Thankfully, since July, much of the globe has slowly opened back up. Chicago hosted the World Championships. Hull welcomed the sport’s elite for the British Open. Last month, it was only fitting that the 2021-22 season began in front of the pyramids at Giza. True to form, Egyptian rivals Ali Farag and Mohamed Elshorbagy headlined the event; delivering an exceptional 5-game Final, where Farag lifted his 9th Platinum trophy.
A Sport Back on Track, thanks to human compassion and ingenuity
After September’s Egyptian Open, the U.S. swing was also a tremendous success. From San Francisco to the US Open’s immaculate new Arlen Specter US Squash Center in Philadelphia; fans responsibly returned, recently tested or fully vaccinated. All starved to once again see the best in the world compete inside the glass.
Now, squash returns to the Arab Gulf for the 17th Qatar Classic Squash Championship.
Thankfully, as global vaccinations continue their ascent, the new squash season is beginning to follow a familiar path. While the past 19-months have been dark, spotlighting the reality of human fragility; it has also been an epoch defined by compassion, resilience and hope.
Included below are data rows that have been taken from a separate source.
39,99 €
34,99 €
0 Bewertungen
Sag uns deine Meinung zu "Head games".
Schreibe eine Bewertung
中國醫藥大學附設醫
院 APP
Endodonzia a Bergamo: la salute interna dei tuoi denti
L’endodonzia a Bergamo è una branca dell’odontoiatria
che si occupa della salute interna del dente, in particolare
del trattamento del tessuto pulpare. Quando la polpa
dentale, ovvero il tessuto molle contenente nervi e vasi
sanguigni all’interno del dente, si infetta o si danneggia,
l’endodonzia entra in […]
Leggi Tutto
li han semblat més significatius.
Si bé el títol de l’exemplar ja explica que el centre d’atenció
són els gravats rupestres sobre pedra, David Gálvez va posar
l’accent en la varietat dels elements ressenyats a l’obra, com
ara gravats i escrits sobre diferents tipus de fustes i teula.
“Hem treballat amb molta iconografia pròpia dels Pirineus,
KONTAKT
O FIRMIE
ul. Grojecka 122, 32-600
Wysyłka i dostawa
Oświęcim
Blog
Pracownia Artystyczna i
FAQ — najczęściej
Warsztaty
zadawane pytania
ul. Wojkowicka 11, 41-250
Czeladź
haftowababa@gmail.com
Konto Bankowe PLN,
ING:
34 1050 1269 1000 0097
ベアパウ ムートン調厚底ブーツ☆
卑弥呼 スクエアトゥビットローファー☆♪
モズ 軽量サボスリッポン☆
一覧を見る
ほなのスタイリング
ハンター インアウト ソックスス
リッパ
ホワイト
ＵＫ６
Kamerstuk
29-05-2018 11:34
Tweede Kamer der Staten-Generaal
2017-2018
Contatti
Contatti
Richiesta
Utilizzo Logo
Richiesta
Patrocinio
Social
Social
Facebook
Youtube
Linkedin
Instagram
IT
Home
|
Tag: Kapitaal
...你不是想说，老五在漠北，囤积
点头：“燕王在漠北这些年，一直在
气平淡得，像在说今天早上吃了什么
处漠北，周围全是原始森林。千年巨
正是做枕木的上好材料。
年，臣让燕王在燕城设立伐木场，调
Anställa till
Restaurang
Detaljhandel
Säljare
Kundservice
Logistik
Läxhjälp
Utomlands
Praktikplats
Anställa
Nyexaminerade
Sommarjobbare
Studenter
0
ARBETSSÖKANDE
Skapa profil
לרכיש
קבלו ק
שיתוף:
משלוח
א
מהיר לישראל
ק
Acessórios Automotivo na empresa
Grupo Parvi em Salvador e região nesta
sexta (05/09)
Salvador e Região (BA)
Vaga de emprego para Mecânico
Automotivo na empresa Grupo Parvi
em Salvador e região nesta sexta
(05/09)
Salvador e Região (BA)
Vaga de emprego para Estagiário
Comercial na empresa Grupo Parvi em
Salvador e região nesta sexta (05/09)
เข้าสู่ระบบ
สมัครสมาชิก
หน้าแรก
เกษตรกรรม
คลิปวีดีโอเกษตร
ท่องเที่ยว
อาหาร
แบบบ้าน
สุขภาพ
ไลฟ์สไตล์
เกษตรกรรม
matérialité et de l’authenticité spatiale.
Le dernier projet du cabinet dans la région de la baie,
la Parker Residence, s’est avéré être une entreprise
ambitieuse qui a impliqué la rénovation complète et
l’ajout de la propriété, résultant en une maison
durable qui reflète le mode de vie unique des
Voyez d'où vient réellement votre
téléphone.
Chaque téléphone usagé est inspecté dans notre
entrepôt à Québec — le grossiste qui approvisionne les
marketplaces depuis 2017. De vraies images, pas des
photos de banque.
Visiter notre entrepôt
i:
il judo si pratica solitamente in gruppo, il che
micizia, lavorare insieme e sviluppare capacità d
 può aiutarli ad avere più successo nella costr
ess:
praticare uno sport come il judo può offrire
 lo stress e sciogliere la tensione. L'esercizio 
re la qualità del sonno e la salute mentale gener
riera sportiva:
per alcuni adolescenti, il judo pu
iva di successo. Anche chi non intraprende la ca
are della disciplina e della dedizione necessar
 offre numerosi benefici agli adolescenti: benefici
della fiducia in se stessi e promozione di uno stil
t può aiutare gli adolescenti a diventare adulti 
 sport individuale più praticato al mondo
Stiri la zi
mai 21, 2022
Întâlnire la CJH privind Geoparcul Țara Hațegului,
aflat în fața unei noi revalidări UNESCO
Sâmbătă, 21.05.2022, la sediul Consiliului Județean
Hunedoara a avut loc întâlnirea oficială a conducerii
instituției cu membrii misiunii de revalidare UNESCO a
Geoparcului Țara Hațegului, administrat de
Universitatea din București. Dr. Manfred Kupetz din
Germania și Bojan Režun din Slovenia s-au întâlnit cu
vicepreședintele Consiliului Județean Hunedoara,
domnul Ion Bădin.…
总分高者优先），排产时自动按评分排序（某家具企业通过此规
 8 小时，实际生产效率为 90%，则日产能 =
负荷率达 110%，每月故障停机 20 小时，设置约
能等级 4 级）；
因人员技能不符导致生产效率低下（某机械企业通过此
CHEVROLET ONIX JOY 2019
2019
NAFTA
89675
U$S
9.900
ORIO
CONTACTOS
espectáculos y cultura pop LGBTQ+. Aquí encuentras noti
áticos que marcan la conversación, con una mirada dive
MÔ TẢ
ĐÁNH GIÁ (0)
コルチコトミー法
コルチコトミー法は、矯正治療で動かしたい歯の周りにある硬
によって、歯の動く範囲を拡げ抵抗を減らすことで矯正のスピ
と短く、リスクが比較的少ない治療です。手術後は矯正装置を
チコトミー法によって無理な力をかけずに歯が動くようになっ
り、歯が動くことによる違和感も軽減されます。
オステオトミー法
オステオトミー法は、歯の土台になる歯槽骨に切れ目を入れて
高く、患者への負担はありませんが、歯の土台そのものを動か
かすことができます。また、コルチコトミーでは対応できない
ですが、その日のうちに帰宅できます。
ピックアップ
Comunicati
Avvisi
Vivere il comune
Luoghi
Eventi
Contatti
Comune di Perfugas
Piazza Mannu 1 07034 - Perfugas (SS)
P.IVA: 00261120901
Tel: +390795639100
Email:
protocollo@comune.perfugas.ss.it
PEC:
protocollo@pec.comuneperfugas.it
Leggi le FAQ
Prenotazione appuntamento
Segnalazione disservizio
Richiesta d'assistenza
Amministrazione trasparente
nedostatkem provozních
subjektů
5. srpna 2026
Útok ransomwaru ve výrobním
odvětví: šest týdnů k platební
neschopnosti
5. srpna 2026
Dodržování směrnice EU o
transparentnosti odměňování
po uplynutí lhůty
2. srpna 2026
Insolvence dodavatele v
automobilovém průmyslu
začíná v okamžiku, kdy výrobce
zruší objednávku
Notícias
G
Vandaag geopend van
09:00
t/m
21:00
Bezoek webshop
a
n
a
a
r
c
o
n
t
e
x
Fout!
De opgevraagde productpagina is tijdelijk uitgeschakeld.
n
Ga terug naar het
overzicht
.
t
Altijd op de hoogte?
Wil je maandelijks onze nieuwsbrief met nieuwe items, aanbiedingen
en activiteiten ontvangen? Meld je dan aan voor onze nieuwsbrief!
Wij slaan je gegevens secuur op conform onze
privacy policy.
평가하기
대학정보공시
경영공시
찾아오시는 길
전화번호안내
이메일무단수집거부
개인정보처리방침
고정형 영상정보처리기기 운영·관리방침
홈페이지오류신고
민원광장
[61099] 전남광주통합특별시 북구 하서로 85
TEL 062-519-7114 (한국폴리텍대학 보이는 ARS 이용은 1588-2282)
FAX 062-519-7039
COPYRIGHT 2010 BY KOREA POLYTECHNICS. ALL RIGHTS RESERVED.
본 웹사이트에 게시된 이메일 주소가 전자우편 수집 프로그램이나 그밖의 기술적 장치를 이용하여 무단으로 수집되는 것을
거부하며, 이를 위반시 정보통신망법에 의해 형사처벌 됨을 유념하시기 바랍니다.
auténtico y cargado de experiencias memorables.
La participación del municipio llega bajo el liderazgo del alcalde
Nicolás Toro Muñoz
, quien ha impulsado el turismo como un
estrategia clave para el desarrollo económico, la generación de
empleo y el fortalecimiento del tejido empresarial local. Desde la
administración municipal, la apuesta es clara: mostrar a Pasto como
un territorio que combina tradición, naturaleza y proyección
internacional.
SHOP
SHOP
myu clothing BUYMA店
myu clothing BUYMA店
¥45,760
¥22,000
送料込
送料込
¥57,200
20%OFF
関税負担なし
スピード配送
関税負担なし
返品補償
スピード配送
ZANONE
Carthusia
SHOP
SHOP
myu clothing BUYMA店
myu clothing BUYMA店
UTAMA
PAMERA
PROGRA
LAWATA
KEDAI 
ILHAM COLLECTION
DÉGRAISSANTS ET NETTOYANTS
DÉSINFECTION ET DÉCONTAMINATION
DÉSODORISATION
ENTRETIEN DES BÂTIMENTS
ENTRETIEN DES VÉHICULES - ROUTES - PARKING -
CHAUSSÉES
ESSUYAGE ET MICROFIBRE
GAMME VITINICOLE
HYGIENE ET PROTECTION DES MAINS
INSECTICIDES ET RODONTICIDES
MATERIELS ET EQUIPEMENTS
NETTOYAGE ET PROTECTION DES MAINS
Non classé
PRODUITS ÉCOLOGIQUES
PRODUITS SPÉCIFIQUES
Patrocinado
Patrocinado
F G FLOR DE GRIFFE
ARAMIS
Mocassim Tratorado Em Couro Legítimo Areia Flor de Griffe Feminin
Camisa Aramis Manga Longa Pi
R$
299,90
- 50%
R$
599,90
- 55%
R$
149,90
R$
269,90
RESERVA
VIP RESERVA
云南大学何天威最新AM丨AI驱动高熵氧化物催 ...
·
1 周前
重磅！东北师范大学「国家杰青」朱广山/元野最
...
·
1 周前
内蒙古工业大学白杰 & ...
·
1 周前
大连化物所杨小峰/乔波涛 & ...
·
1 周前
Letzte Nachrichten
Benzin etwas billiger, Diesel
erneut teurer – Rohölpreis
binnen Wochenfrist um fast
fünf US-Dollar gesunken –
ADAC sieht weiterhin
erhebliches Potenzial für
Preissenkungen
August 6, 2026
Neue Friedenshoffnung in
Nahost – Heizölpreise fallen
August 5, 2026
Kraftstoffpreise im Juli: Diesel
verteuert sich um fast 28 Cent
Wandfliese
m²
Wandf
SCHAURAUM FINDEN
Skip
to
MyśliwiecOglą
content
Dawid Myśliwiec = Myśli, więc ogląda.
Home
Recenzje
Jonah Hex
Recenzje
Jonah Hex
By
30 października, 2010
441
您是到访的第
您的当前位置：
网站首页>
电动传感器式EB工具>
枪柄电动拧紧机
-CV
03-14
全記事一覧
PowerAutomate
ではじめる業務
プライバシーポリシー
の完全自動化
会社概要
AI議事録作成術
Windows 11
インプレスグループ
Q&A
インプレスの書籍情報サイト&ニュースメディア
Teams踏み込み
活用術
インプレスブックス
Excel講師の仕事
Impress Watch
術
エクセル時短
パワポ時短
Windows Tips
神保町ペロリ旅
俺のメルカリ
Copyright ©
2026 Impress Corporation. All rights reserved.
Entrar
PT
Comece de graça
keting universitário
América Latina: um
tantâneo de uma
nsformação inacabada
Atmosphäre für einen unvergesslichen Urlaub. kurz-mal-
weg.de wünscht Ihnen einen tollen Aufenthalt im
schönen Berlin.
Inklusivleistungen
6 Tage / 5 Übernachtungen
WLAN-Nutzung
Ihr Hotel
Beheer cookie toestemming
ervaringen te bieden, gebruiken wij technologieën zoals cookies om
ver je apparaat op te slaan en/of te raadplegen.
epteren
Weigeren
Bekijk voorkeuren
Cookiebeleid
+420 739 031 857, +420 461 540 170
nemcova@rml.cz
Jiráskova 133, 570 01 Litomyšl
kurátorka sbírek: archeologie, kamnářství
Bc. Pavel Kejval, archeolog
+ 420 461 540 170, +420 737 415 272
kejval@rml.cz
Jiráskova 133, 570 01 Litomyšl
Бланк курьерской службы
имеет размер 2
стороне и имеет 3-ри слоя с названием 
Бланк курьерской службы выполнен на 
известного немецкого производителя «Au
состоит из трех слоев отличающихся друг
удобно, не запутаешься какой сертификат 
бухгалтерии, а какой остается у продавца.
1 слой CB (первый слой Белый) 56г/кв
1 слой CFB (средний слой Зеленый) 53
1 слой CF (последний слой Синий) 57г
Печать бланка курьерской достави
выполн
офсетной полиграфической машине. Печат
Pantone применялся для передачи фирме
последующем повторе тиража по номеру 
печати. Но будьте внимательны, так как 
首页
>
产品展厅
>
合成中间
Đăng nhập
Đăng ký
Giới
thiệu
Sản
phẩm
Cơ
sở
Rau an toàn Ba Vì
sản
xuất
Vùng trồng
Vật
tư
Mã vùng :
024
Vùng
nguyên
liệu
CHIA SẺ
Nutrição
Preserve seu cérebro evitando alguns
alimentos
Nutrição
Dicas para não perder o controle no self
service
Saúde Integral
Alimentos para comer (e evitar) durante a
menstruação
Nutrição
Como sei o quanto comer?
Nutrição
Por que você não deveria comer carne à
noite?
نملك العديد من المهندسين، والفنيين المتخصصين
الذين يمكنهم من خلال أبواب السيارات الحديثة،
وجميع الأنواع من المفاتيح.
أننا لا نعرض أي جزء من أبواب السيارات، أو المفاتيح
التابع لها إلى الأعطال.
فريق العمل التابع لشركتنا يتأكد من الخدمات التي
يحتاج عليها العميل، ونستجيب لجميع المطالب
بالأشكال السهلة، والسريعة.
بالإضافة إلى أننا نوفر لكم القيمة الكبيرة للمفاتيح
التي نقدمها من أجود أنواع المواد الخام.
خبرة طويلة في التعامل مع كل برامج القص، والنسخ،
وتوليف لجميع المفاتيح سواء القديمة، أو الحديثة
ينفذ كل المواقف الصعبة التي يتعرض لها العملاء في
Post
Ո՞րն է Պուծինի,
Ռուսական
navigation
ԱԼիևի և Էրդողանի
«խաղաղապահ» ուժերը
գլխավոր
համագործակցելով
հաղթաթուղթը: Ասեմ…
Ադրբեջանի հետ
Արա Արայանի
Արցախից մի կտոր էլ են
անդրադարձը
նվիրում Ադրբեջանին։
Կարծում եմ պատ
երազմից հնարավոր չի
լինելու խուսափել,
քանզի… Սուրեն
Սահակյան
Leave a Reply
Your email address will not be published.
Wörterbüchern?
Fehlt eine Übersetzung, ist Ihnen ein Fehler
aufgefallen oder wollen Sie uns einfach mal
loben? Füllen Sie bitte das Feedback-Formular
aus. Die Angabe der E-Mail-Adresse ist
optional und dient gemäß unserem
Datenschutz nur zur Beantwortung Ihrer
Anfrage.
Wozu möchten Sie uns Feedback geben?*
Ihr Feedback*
Squash, as a sport and lifestyle, embodies these traits.
When we choose to quiet the noise, steel our determination, and commit to selflessly work together toward collective good; ultimately toward survival — the darkness is no match for our blinding ingenuity.
No, the fight isn’t over. But we’ve hit some astonishing nicks, and continue to edge closer toward “match ball.”